В тот вечер в гостиничном номере, наверху, над миром, придавленный чем-то, не имеющим имени, какой-то безвыходностью, дрожа, он казался себе другим, носящим чужое имя и лишь якобы присутствующим в жизни. Вот родился, ну так живи. И еще он казался себе движущимся к некой предполагаемой полноте, а она предстает перед ним пустотой, полулюбовью, состоянием ни здесь ни там, а вблизи чего-то, что на самом деле очень далеко. Да, все дело в том, что перед ним именно эта, состоявшаяся полулюбовь, как Наташина, так и его, а такая любовь, призрачная и слабая, рано или поздно исчезает, выветривается сама собой, по какой-то причине или без нее, которую можно или нельзя обнаружить, не так уж и важно. Причины — это слабое утешение и еще худшее оправдание для неминуемых последствий, тут мало что можно понять, так что над этим не стоит и задумываться, потому что, когда думаешь о том, чего не можешь осознать, возникает отчаяние, чувствуется дыхание ледяной пустыни. Может и не самая большая, но самая существенная часть нас не поддается объяснению словами, она недоступна, принадлежит миру непознанного.

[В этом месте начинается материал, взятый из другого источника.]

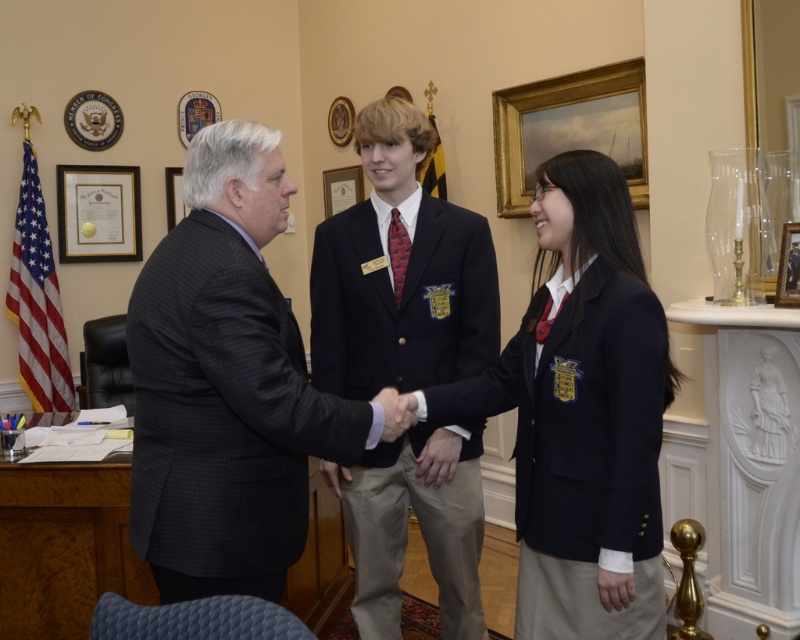 Question: Which of the following is the closest to the observer?

Choices:
 (A) matte gold picture frame at center
 (B) gold-framed certificate at upper left
 (C) dark gray suit at center
 (D) navy blue blazer at center

Answer: (C)

Question: Which object is farther from the camera taking this photo?

Choices:
 (A) navy blue blazer at center
 (B) matte gold picture frame at center

Answer: (B)

Question: In this image, where is navy blue blazer at center located relative to matte gold picture frame at center?

Choices:
 (A) left
 (B) right

Answer: (B)

Question: Is navy blue blazer at center to the right of dark blue blazer at center from the viewer's perspective?

Choices:
 (A) yes
 (B) no

Answer: (A)

Question: Which point appears farthest from the camera in this image?

Choices:
 (A) (392, 252)
 (B) (122, 212)
 (C) (582, 276)
 (D) (400, 116)

Answer: (B)

Question: Does dark blue blazer at center come behind wooden picture frame at center?

Choices:
 (A) no
 (B) yes

Answer: (A) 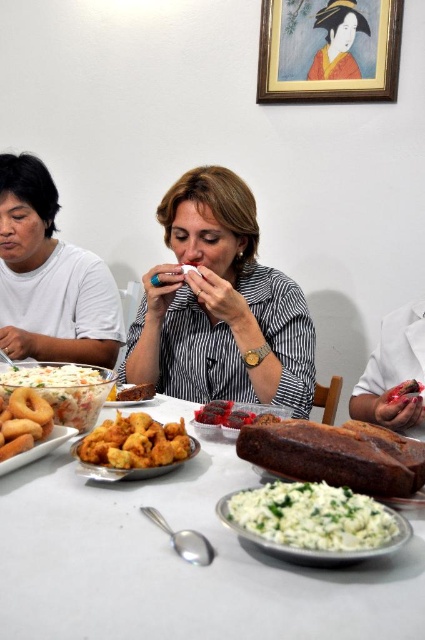 You are a waiter at a restaurant and need to place a dessert plate between the matte black shirt at center and the white crumbly cheese at center. The dessert plate has a diameter of 12 inches. Can you fit it between them without moving either object?

The distance between the matte black shirt at center and the white crumbly cheese at center is 28.26 inches. Since the dessert plate requires 12 inches of space, there is enough room to place it between them without moving either object.

You are a guest at a dinner and want to reach for the item that is taller between the brown crusty loaf of bread at center and the golden fried nuggets at center. Which one should you choose?

The brown crusty loaf of bread at center is taller than the golden fried nuggets at center, so you should choose the brown crusty loaf of bread at center.

You are a food delivery person who needs to place a new order on the table. The table has limited space. You have to choose between placing the new plate either to the left of the white matte shirt at left or to the right of the golden crispy onion rings at lower left. Which side has more space?

The white matte shirt at left is bigger than golden crispy onion rings at lower left, so the right side of the golden crispy onion rings at lower left has more space available for placing the new plate. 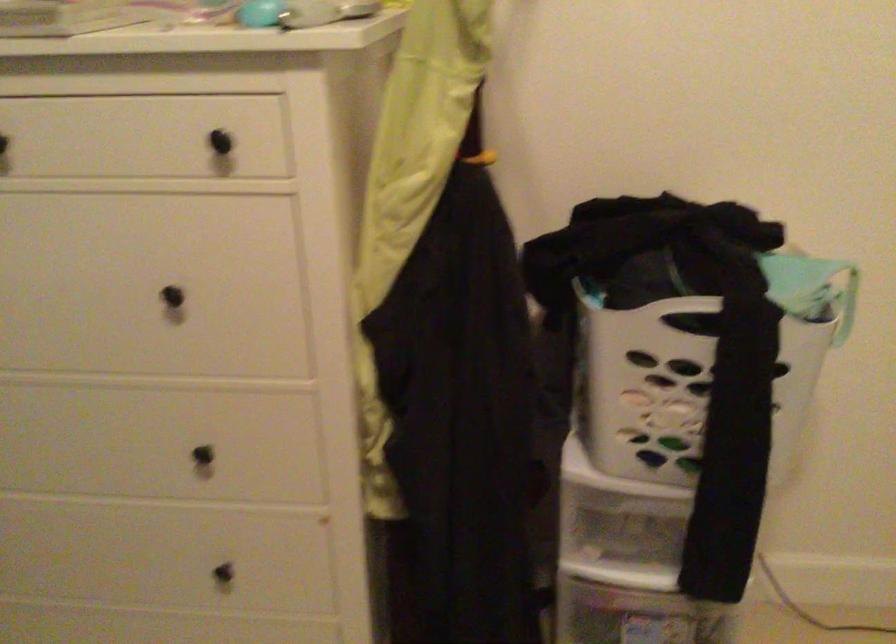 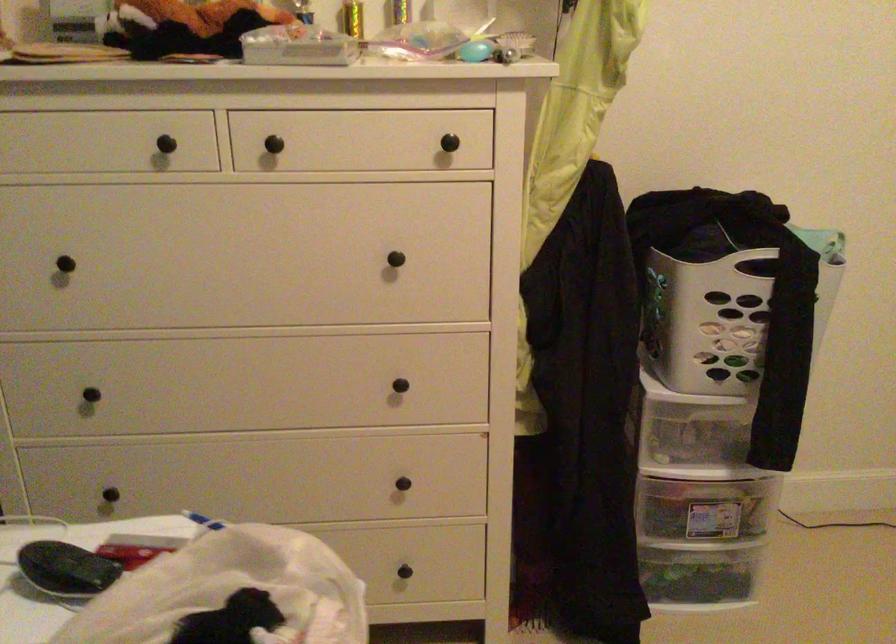 Where in the second image is the point corresponding to point 635,527 from the first image?

(695, 438) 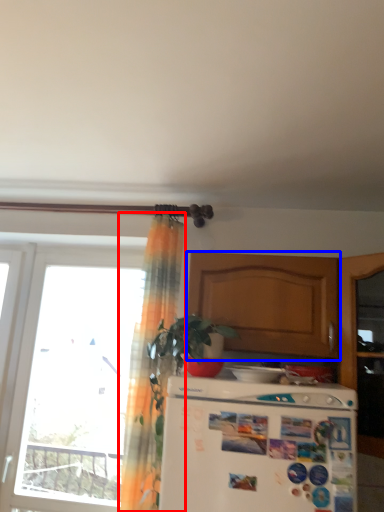 Question: Which of the following is the closest to the observer, curtain (highlighted by a red box) or cabinetry (highlighted by a blue box)?

Choices:
 (A) curtain
 (B) cabinetry

Answer: (A) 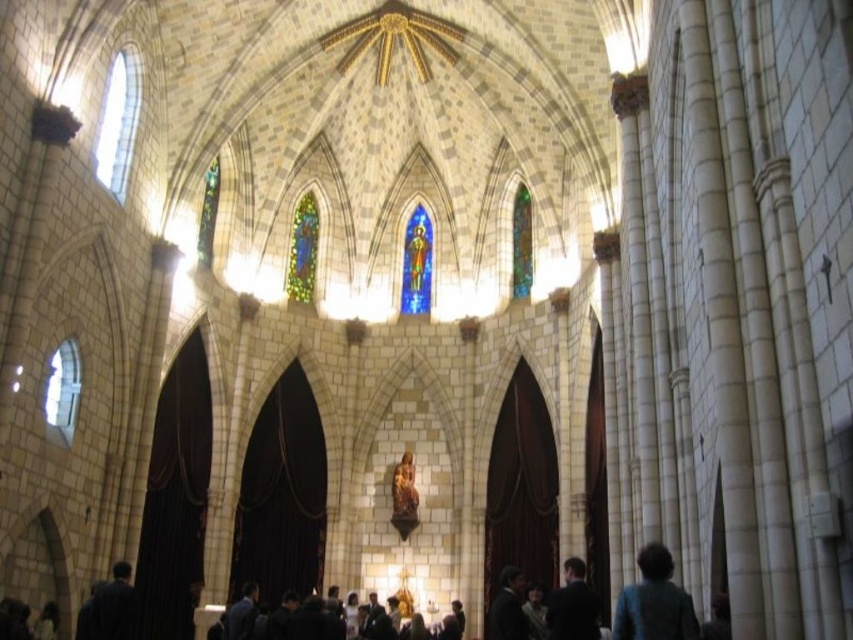 Question: Can you confirm if teal fabric coat at lower right is bigger than stained glass window at upper center?

Choices:
 (A) yes
 (B) no

Answer: (A)

Question: Which object appears farthest from the camera in this image?

Choices:
 (A) multicolored stained glass at upper center
 (B) matte gold statue at center
 (C) dark suit at lower right
 (D) teal fabric coat at lower right

Answer: (A)

Question: Among these points, which one is nearest to the camera?

Choices:
 (A) (293, 284)
 (B) (503, 592)
 (C) (216, 188)
 (D) (625, 620)

Answer: (D)

Question: Is the position of dark suit jackets at center less distant than that of dark suit at lower center?

Choices:
 (A) yes
 (B) no

Answer: (B)

Question: Which of the following is the closest to the observer?

Choices:
 (A) (213, 234)
 (B) (514, 604)
 (C) (619, 628)

Answer: (C)

Question: From the image, what is the correct spatial relationship of teal fabric coat at lower right in relation to clear glass window at lower left?

Choices:
 (A) above
 (B) below

Answer: (B) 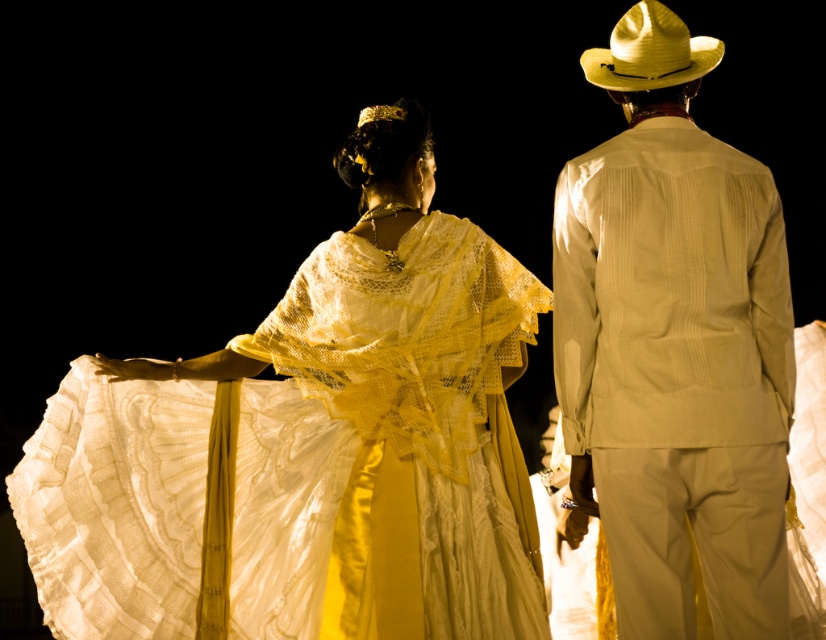 Can you confirm if light beige textured suit at right is positioned to the left of straw cowboy hat at upper right?

Indeed, light beige textured suit at right is positioned on the left side of straw cowboy hat at upper right.

Is point (692, 627) more distant than point (663, 20)?

No, (692, 627) is in front of (663, 20).

What do you see at coordinates (675, 346) in the screenshot? Image resolution: width=826 pixels, height=640 pixels. I see `light beige textured suit at right` at bounding box center [675, 346].

At what (x,y) coordinates should I click in order to perform the action: click on light beige textured suit at right. Please return your answer as a coordinate pair (x, y). This screenshot has width=826, height=640. Looking at the image, I should click on [675, 346].

Who is shorter, matte white lace dress at center or straw cowboy hat at upper right?

straw cowboy hat at upper right is shorter.

Is matte white lace dress at center wider than straw cowboy hat at upper right?

Indeed, matte white lace dress at center has a greater width compared to straw cowboy hat at upper right.

Locate an element on the screen. matte white lace dress at center is located at coordinates (305, 464).

Find the location of `matte white lace dress at center`. matte white lace dress at center is located at coordinates (305, 464).

What do you see at coordinates (305, 464) in the screenshot? Image resolution: width=826 pixels, height=640 pixels. I see `matte white lace dress at center` at bounding box center [305, 464].

Who is shorter, matte white lace dress at center or light beige textured suit at right?

light beige textured suit at right is shorter.

Is point (293, 461) more distant than point (609, 412)?

Yes, it is.

Find the location of a particular element. matte white lace dress at center is located at coordinates pyautogui.click(x=305, y=464). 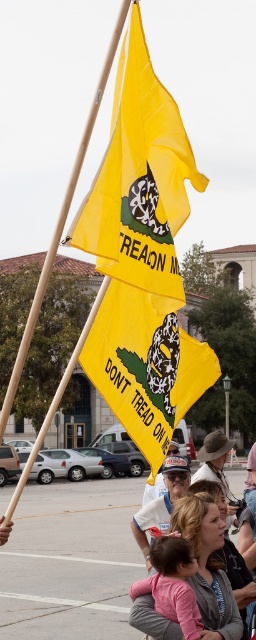 Question: Among these points, which one is farthest from the camera?

Choices:
 (A) tap(98, 88)
 (B) tap(168, 124)
 (C) tap(158, 404)
 (D) tap(222, 605)

Answer: (D)

Question: Which is farther from the yellow matte flag at center?

Choices:
 (A) pink fabric baby at lower center
 (B) wooden pole at upper center
 (C) yellow fabric flag at upper center
 (D) white paper hat at center

Answer: (B)

Question: Can you confirm if yellow matte flag at center is positioned to the right of wooden pole at upper center?

Choices:
 (A) yes
 (B) no

Answer: (A)

Question: Is the position of pink fabric baby at lower center more distant than that of wooden pole at upper center?

Choices:
 (A) yes
 (B) no

Answer: (A)

Question: Observing the image, what is the correct spatial positioning of yellow fabric flag at upper center in reference to yellow matte flag at center?

Choices:
 (A) right
 (B) left

Answer: (A)

Question: Considering the real-world distances, which object is farthest from the wooden pole at upper center?

Choices:
 (A) yellow fabric flag at upper center
 (B) white paper hat at center
 (C) yellow matte flag at center

Answer: (A) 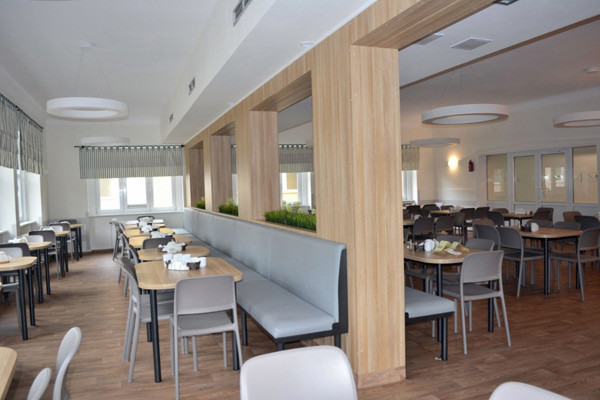 Locate an element on the screen. tan colored pillars is located at coordinates (192, 179), (216, 178), (253, 175), (347, 200). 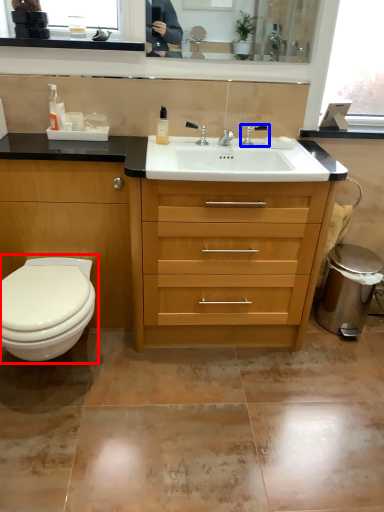 Question: Which point is closer to the camera, toilet (highlighted by a red box) or tap (highlighted by a blue box)?

Choices:
 (A) toilet
 (B) tap

Answer: (A) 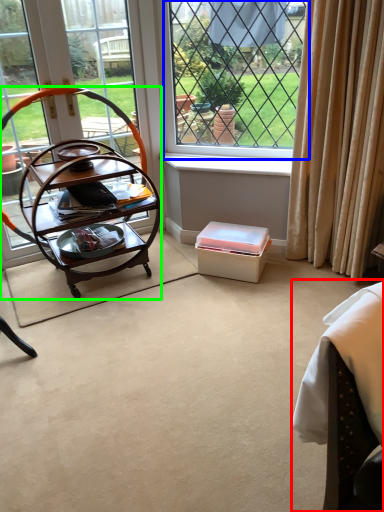 Question: Which object is positioned closest to swivel chair (highlighted by a red box)? Select from window (highlighted by a blue box) and desk (highlighted by a green box).

Choices:
 (A) window
 (B) desk

Answer: (B) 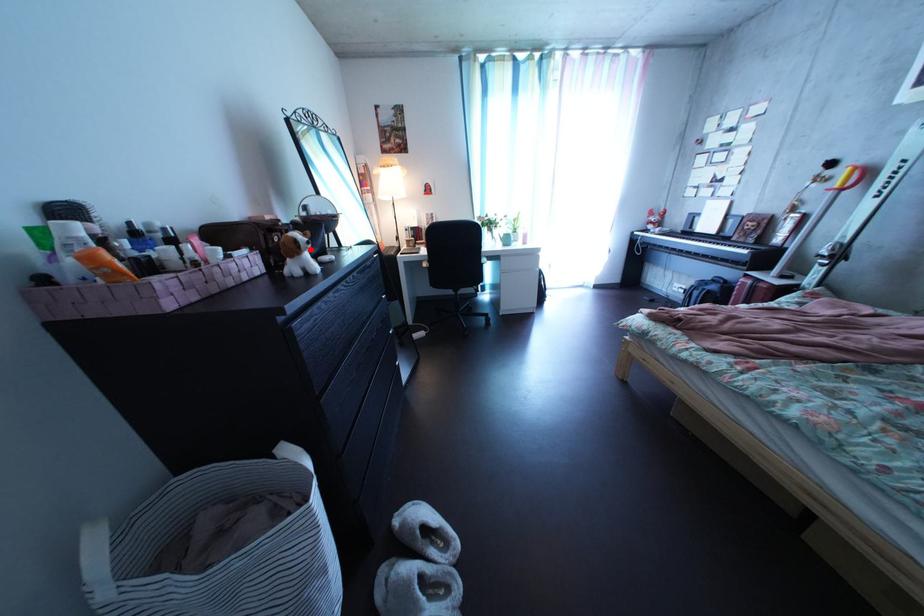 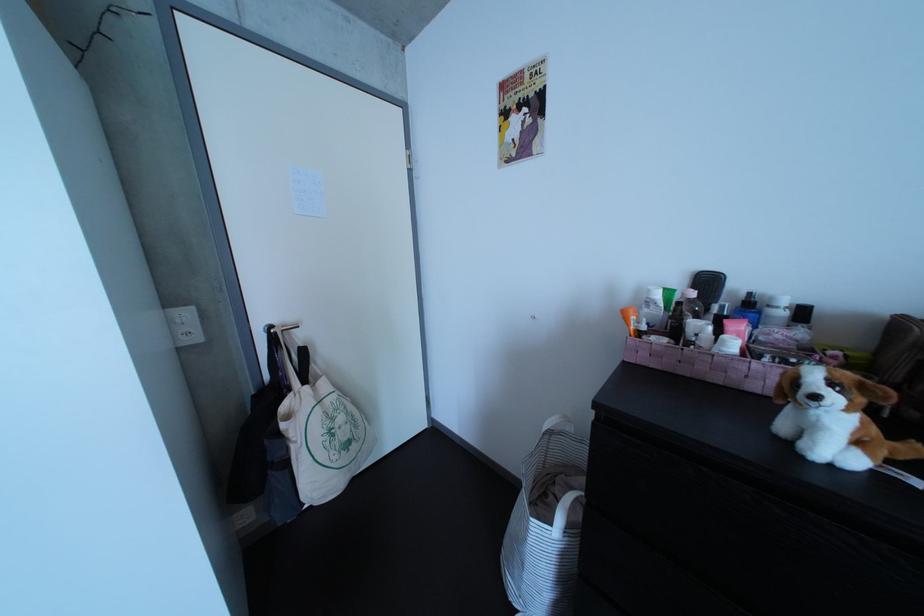 Locate, in the second image, the point that corresponds to the highlighted location in the first image.

(809, 389) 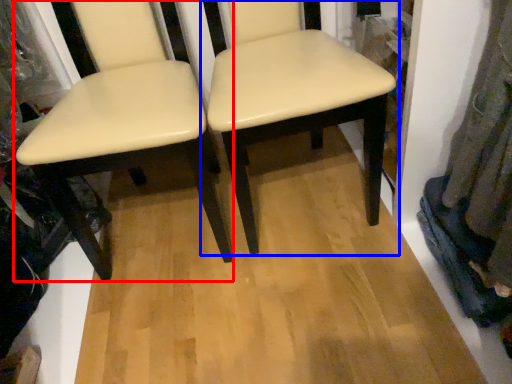 Question: Which object appears closest to the camera in this image, chair (highlighted by a red box) or chair (highlighted by a blue box)?

Choices:
 (A) chair
 (B) chair

Answer: (A) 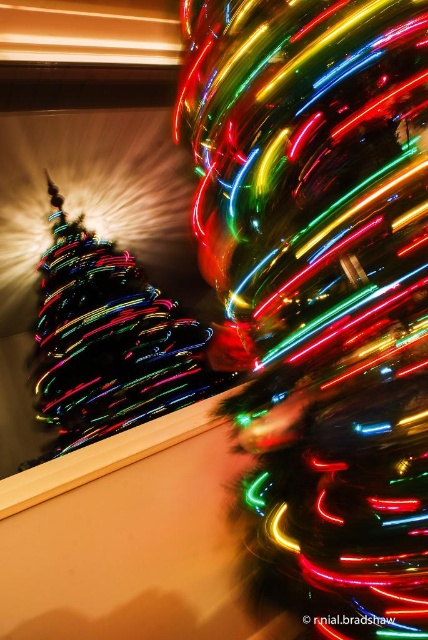 You are standing in front of the two Christmas trees and want to place a gift exactly halfway between the two points marked as point (x=354, y=72) and point (x=44, y=355). Will the gift be closer to the foreground tree or the background tree?

The gift placed halfway between point (x=354, y=72) and point (x=44, y=355) will be closer to the foreground tree because point (x=354, y=72) is closer to the camera than point (x=44, y=355). Since the foreground tree is closer to the viewer, the midpoint will still be nearer to it compared to the background tree.

You are a photographer planning to take a photo of the multicolored neon lights at center and the multicolored lights at left. You want to ensure that both sets of lights are in focus. If your camera has a depth of field of 2 meters, will both sets of lights be in focus?

The multicolored neon lights at center is 2.09 meters from the multicolored lights at left. Since the distance between them is slightly more than the camera depth of field of 2 meters, the multicolored neon lights at center and the multicolored lights at left may not both be in focus. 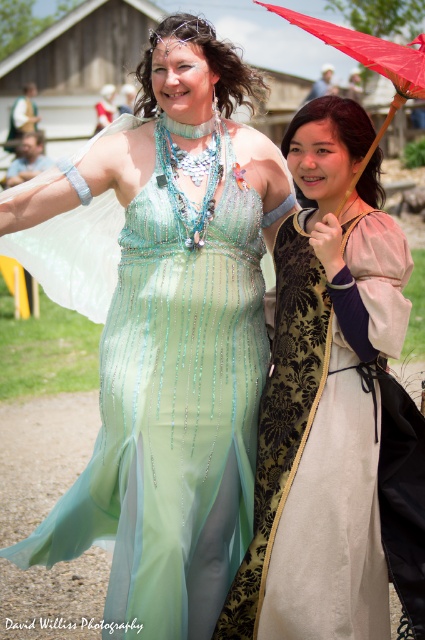 You are a photographer at a fashion show. You need to position the velvet gold dress at center and the red fabric umbrella at upper right in your shot. Based on their sizes, which object should you ensure is fully visible in the frame first?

Отчаяние, эта тяжелая зябкая дрожь, предупреждало его о безграничности неосвоенного в душе пространства, неосвоенного ввиду недоступности, не имеющего имени, которое мы тем больше чувствуем, чем меньше его осознаем, воспринимаем как некое нечто, как Жегарац. В нем по поверхности плавала сотня пустых островов, которые никто никогда не заселит и которые никак нельзя друг с другом связать. Однако ужас держал их вместе…
В дверь постучали.
Жегарац встрепенулся. Встал, пошел к двери. На миг заколебался, открыть или сделать вид, что уже заснул или вышел, но все же взялся за дверную ручку. Открыл. На пороге стоял жираф — не очень-то молодая женщина, красивая, от тридцати до сорока, высокая, почти как Жегарац, она смотрела ему прямо в глаза. На ней был великолепный светлый костюм цвета ванильного мороженого и туфли на очень высоком каблуке. Выглядела она так, будто пришла прямо с торжественного приема, и не будь в руках у нее толстобокого, массивного кожаного медицинского саквояжа, никому бы не пришло в голову, что она занимается массажем.
— Добрый вечер, — сказал Жегарац совершенно спокойно, лишь в первый момент в нем пробудилось любопытство: что же последует дальше.
Женщина улыбнулась, без единого звука, как обычно и делают люди при первой встрече, и рукой показала на свое ухо. Потом приоткрыла рот и испустила какой-то горловой хриплый вздох, из которого ничего нельзя было разобрать. Когда она все это повторила еще раз, Жегарац понял: она глухонемая.